--- WHAT THE TASK REQUIRES ---
Pictures in the records below are skipped; the rest is copied exactly.

·····

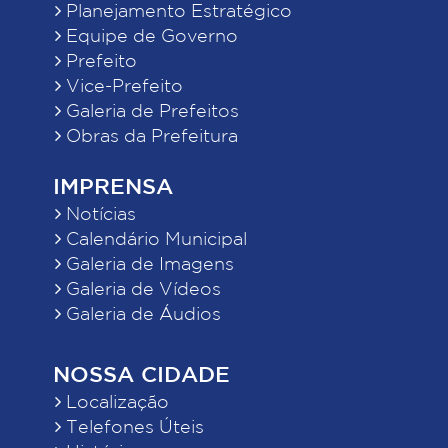
Planejamento Estratégico
Equipe de Governo
Prefeito
Vice-Prefeito
Galeria de Prefeitos
Obras da Prefeitura
IMPRENSA
Notícias
Calendário Municipal
Galeria de Imagens
Galeria de Vídeos
Galeria de Áudios
NOSSA CIDADE
Localização
Telefones Úteis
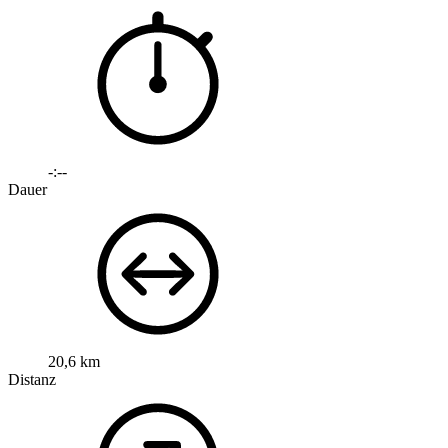
-:--
Dauer
20,6 km
Distanz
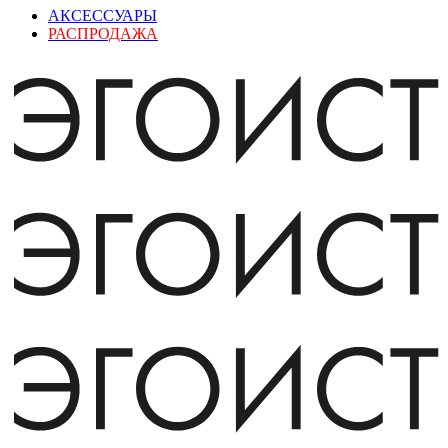
АКСЕССУАРЫ
РАСПРОДАЖА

·····

--- ANSWER FOR THIS EXERCISE ---
Planejamento Estratégico
Equipe de Governo
Prefeito
Vice-Prefeito
Galeria de Prefeitos
Obras da Prefeitura
IMPRENSA
Notícias
Calendário Municipal
Galeria de Imagens
Galeria de Vídeos
Galeria de Áudios
NOSSA CIDADE
Localização
Telefones Úteis
-:--
Dauer
20,6 km
Distanz
АКСЕССУАРЫ
РАСПРОДАЖА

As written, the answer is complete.